Жена аж руками всплеснула, а у детей, пятеро их было у него, челюсти отвисли. Воззрились все шестеро на него, уши навострили.
– Сильно больно мне было на душе, – ткнув себя кулаком в грудь, – от обиды нанесённой мне прилюдно управляющим, – проговорил староста. – Знаешь, поди, уже всё. Народ—то он мастак языком трепать, ему это потеха.

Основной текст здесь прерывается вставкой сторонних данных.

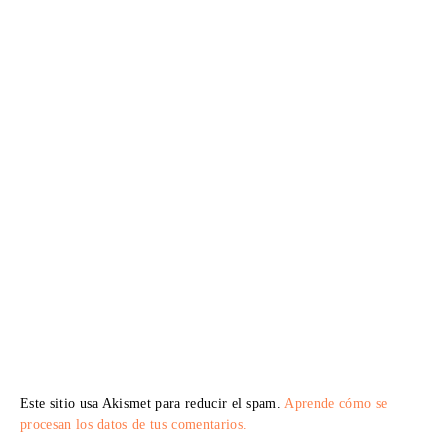
Este sitio usa Akismet para reducir el spam.
Aprende cómo se
procesan los datos de tus comentarios.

Пошёл я в кабак боль свою изгонять, крепко изгнал, домой пошёл, а на мосту—то, что намедни ремонтировал, куча чертенят резвится, у всех головы как тыквы, и все рогатые. А рожки не такие, как малюют их в церквах, а тоненькие, как усики у таракана и длинные. Чертенята бегают взад—вперёд, рожки на голове змеятся, из стороны в сторону крутятся, ужас меня охватил. Я от них в обратную сторону бросился, а они поперёк меня на другой стороне моста встали, я развернулся и потёк обратно, а и они опять поперёк моста на другой стороне его. Молитву прочитал, Господа Бога вспомнил, они и исчезли. Прости меня Мать Божья, – перекрестился староста на икону Божьей матери. – Отныне ни капли водки в рот, вот те истинный крест, – сказал и вновь перекрестился.
– Допился! Черти уже мерещатся! Сколь раз тебе говорила, не доведёт до добра водка твоя треклятая. Ан нет… всё за своё, – стала упрекать мужа Федотья. – Вон… глаз—то совсем оплыл. Видать хорошо тебе врезал управляющий, да мало видать, попёрся в кабак. Нет, чтоб деткам малым конфект купить… куды там… лутше водку в горло своё лужёное залить. Тфу на тебя, Ирода окаянного. Так тебе и надо. Не черти, а скоро сам дьявол на твоём пути встанет и сбросют тебя со старосты—то. Что тогда делать будешь, чем семью кормить… Ирод ты и есть Ирод! Уйду от тебя, надоел хуже горькой редьки. К родителям в деревню подамся, всё лутше, чем с тобой пьяницей жить!
– Прости, Федотья! Христом Богом молюсь, вот те истинный крест, – перекрестился с горечью в глазах, – отныне покончил с водкой раз и навсегда!
– Посмотрим, – ответила женщина, – но в последний раз.
На следующий день староста занялся ремонтом моста. Укрепил сваи, поставил перед ними ледорубы, настелил новые доски на проезжую часть моста, обустроил пешеходные дорожки на нём, обновил перила, уложил по каждую сторону моста тесаный булыжник, и дорогу к мосту, так же по обе стороны его, засыпал мелким гравием на целую версту.
…
Вот и все дела. Конец вроде бы той истории, ан нет! Продолжение имеется.
Золотое колесо.
Обозлился чёрт чертовски сильно. Как лучше для себя хотел сделать, – в горького пьяницу превратить старосту, а вышло всё наоборот, – перестал мужик на водку даже глядеть. И решил тогда чёрт другую чертовскую шутку свершить.